In a Friday op-ed in the Tennessean, Charlane Oliver, co-founder and board president of The Equity Alliance, noted that civic groups have been conducting voter registration drives for decades in Tennessee, and no one seemed to have a problem. "Yet, three months after black-led groups mobilized to register thousands of black voters, Hargett has conjured up legislation to carve out people that he does not want to vote," she wrote.

Hargett defends the bill, saying that in Shelby County, one organization turned in 10,000 forms on the final day of registration. In a recent op-ed published by the USA Today Network-Tennessee, Hargett said election administrators in Shelby and Davidson counties spent upwards of $200,000 and $35,000, respectively, to process the registration forms.

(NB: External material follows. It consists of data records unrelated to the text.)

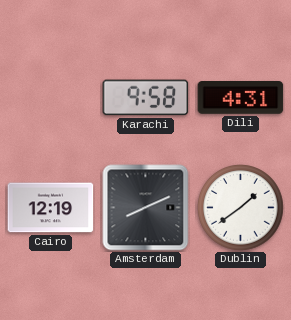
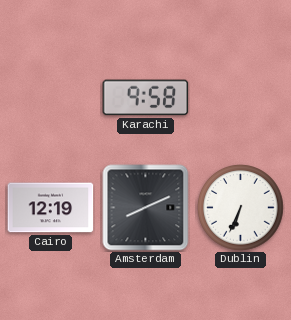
Dili: 4:31 -> none
Dublin: 1:39 -> 6:34
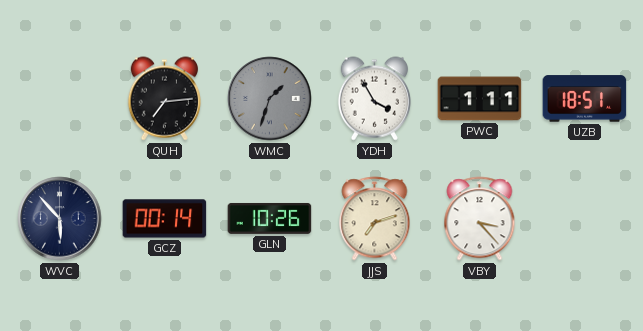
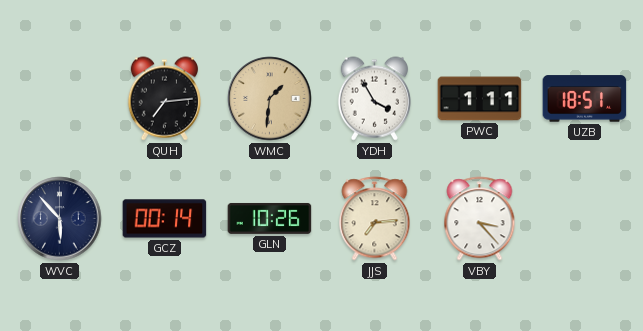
WMC: 1:33 -> 1:31
WMC dial: grey -> champagne
JJS: 7:12 -> 7:14
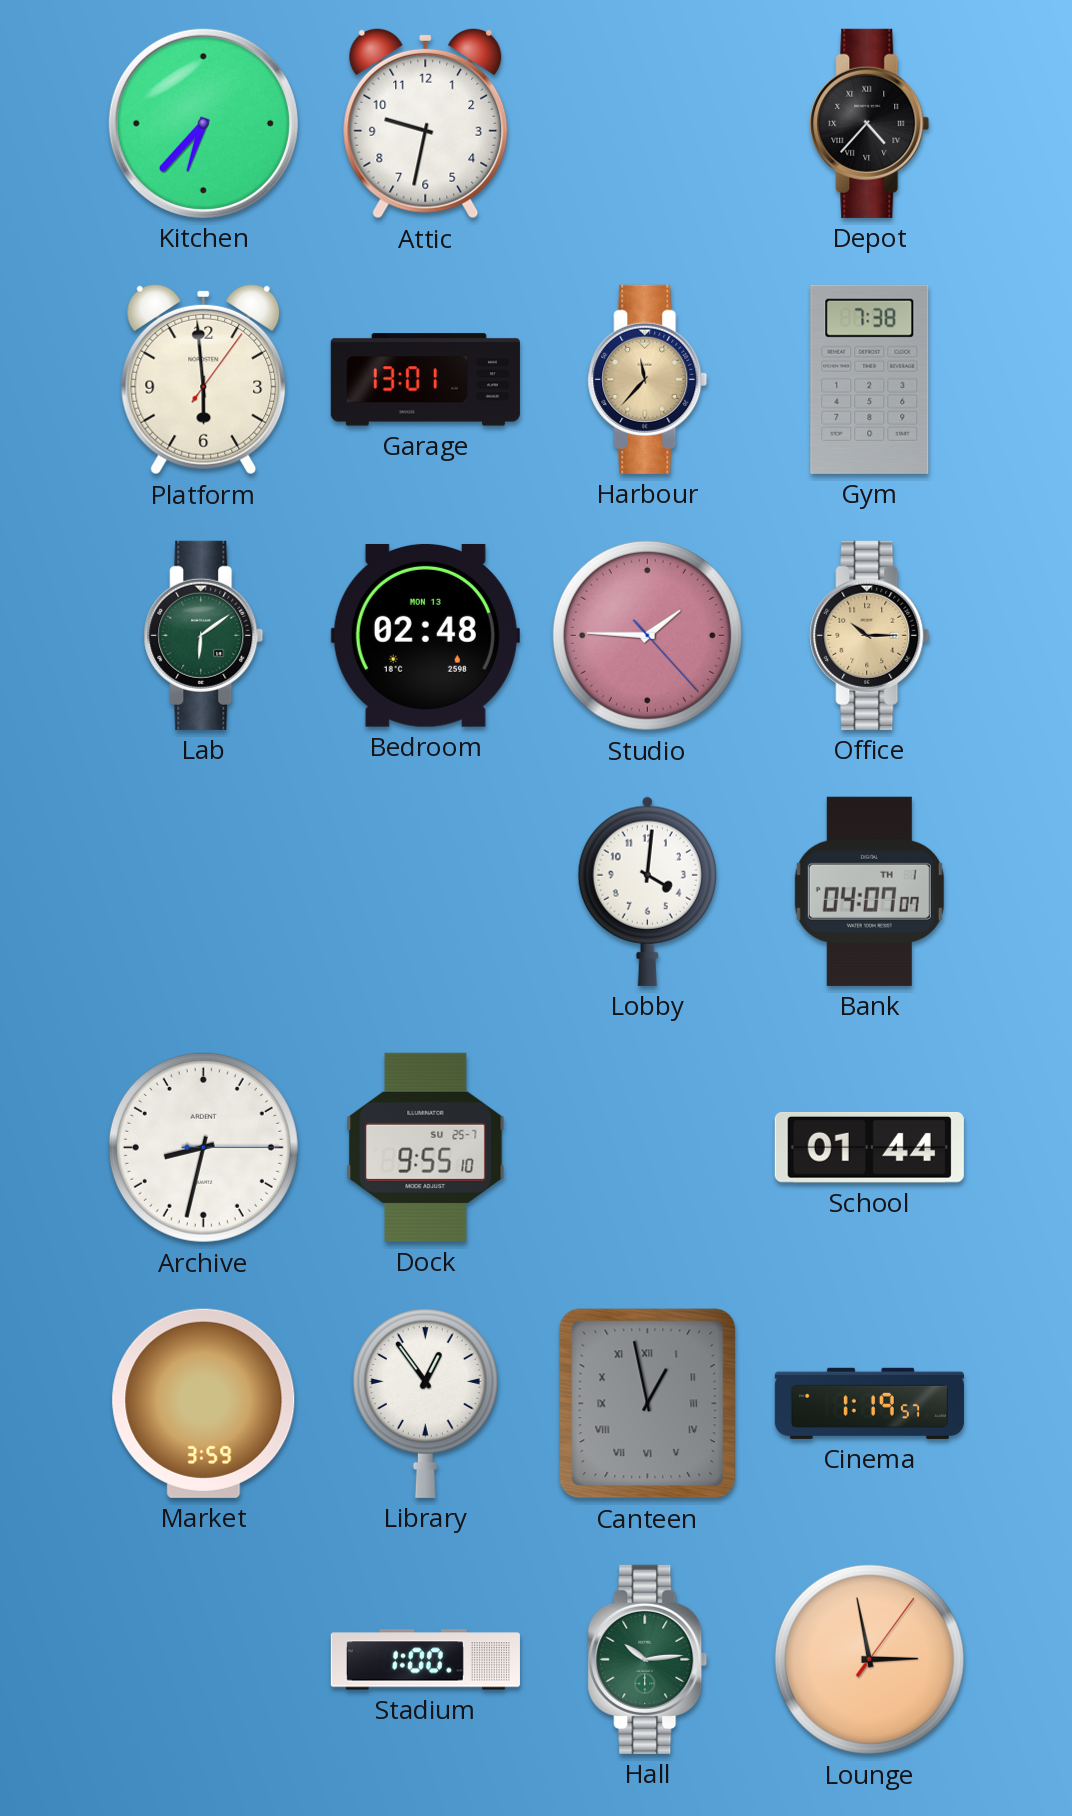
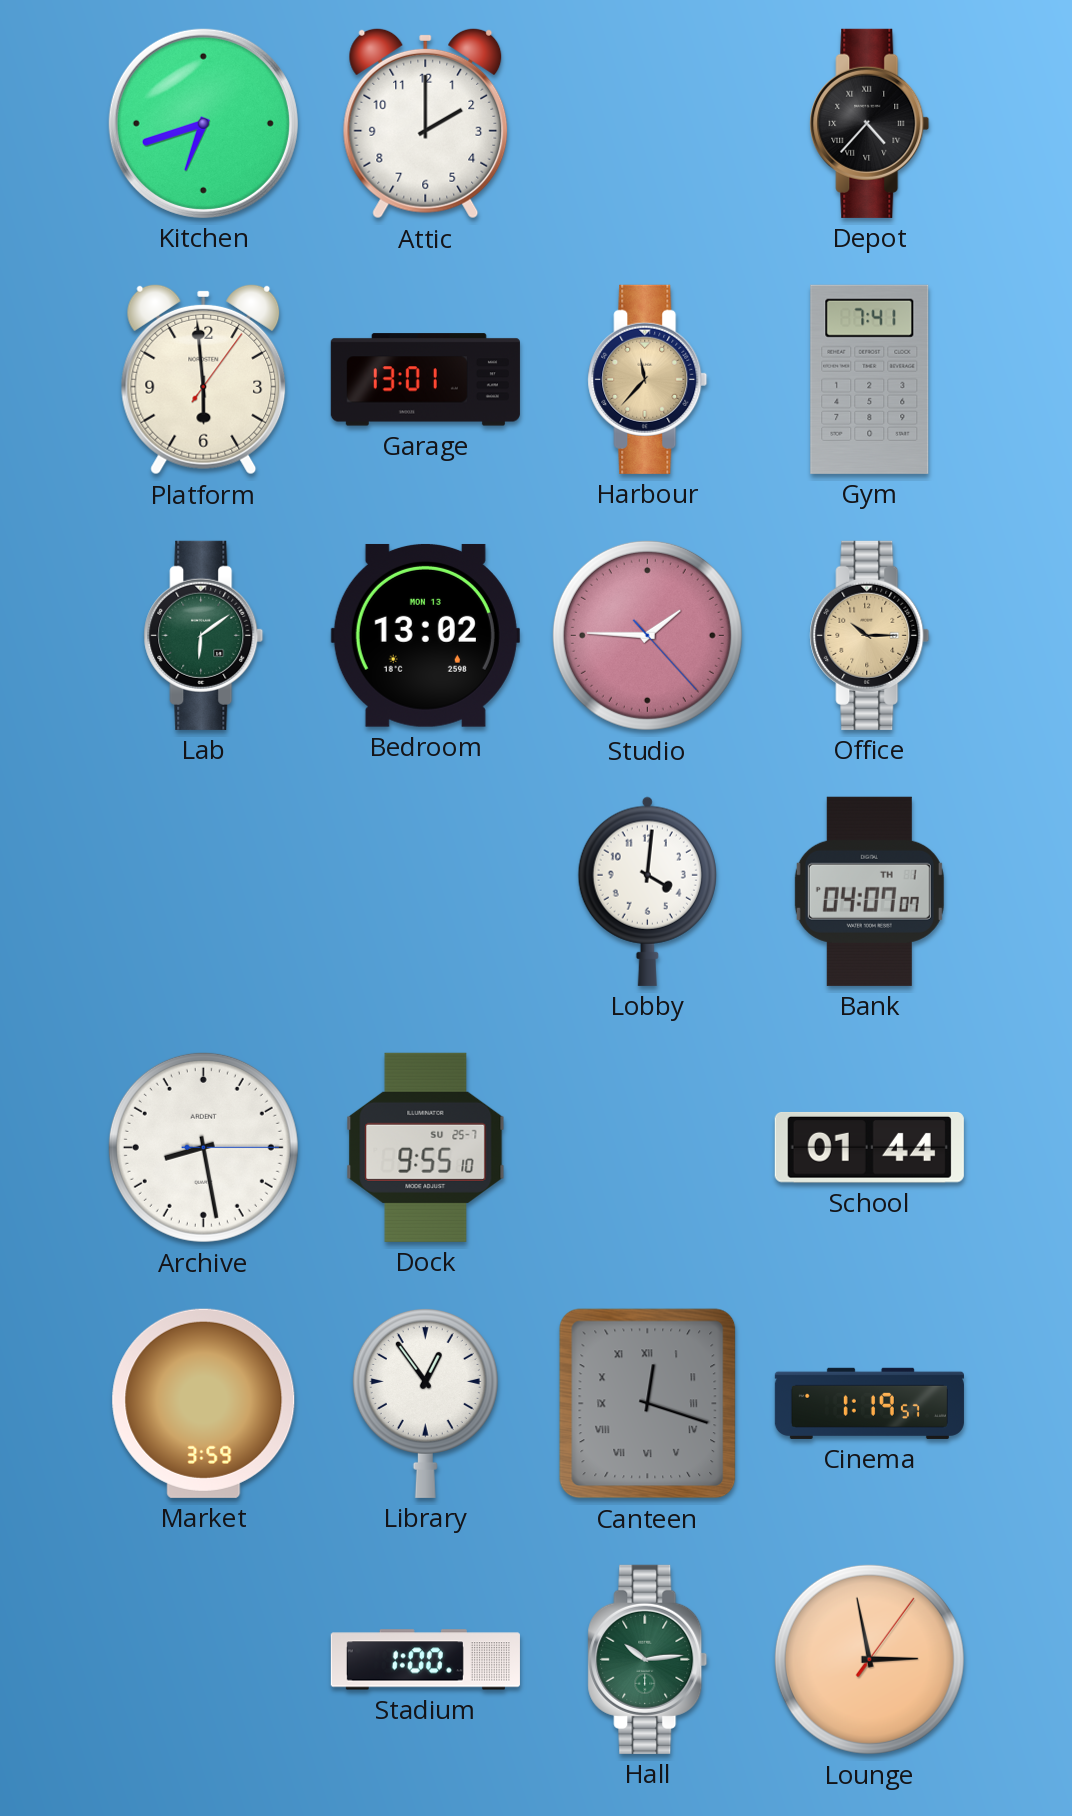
Kitchen: 6:37 -> 6:42
Attic: 9:32 -> 2:00
Gym: 7:38 -> 7:41
Bedroom: 02:48 -> 13:02
Archive: 8:32 -> 8:28
Canteen: 12:58 -> 12:18
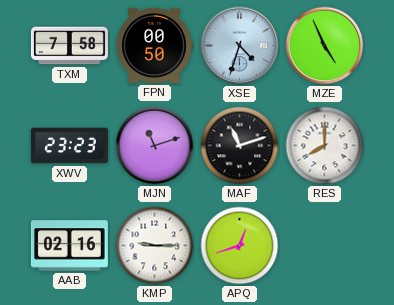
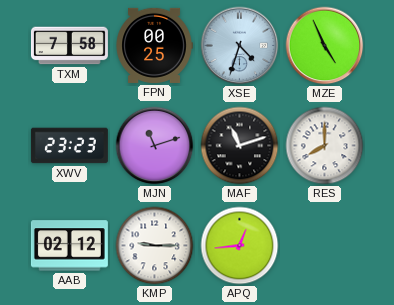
FPN: 00:50 -> 00:25
AAB: 02:16 -> 02:12
APQ: 12:42 -> 12:44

So? What if 10,000 people showed up to their election commission offices on the final day? Would he just decide to close the doors so there wouldn't be any last-day registrations or more money expended?

League of Women Voters of Tennessee President Marian Ott said in a statement Monday that her group "strongly opposes" the legislation, noting that though the bills appear to exempt volunteers, many voter registration drives - especially large ones - depend on a blend of paid staff and volunteers.

"This legislation would have a very negative and chilling impact on efforts to register citizens of color, youth and those living in poverty," she said. Submitting fraudulent voter registration forms already is against the law, she noted.

Contact your Tennessee lawmakers first thing this morning about this travesty - because there is no time to waste:

A Tennessee House committee already has passed the legislation, and the Senate version is on the agenda today for the Senate State and Local Government Committee, whose 2nd vice-chairman is our own Todd Gardenhire, R-Chattanooga.

That all-white, nine-person Senate committee, by the way, includes just one Democrat and just one woman (another Republican).

Do nothing about this today and watch that clock hand spin backward.